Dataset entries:
· · · · · · ·
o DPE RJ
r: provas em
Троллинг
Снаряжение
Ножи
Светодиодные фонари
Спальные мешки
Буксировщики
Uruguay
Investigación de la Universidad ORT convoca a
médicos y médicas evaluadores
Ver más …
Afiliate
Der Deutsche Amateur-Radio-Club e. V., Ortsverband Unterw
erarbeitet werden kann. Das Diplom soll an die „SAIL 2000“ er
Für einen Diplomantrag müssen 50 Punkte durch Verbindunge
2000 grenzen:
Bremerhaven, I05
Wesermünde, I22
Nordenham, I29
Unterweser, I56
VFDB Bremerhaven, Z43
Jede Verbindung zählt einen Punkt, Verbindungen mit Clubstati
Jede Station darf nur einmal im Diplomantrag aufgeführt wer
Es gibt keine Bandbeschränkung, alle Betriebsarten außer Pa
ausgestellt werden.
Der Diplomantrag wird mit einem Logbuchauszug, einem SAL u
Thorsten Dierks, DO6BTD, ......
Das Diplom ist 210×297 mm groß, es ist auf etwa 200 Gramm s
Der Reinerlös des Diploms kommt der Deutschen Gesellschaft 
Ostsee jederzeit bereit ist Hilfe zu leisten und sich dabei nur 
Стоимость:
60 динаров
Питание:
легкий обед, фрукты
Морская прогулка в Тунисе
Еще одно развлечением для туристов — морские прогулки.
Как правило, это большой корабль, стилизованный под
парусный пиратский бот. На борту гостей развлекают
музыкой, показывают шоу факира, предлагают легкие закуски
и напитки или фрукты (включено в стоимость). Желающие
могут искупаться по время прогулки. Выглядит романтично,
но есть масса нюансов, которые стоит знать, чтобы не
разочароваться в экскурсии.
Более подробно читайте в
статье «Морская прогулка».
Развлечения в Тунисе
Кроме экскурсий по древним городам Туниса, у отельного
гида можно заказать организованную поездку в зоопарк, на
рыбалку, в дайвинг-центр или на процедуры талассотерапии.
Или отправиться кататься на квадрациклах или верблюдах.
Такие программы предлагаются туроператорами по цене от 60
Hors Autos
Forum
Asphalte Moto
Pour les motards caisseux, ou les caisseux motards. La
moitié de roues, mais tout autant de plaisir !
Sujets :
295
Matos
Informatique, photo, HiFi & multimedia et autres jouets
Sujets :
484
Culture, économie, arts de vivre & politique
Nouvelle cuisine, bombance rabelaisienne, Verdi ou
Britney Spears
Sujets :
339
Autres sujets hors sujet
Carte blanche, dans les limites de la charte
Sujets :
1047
· · · · · · ·
When you reach the line with "Das Diplom ist" in the records above, start writing out lines exactly, and stop once the line with "музыкой, показывают шоу" has been written; include nothing else.

### ANSWER TO THE PROBLEM
Das Diplom ist 210×297 mm groß, es ist auf etwa 200 Gramm s
Der Reinerlös des Diploms kommt der Deutschen Gesellschaft 
Ostsee jederzeit bereit ist Hilfe zu leisten und sich dabei nur 
Стоимость:
60 динаров
Питание:
легкий обед, фрукты
Морская прогулка в Тунисе
Еще одно развлечением для туристов — морские прогулки.
Как правило, это большой корабль, стилизованный под
парусный пиратский бот. На борту гостей развлекают
музыкой, показывают шоу факира, предлагают легкие закуски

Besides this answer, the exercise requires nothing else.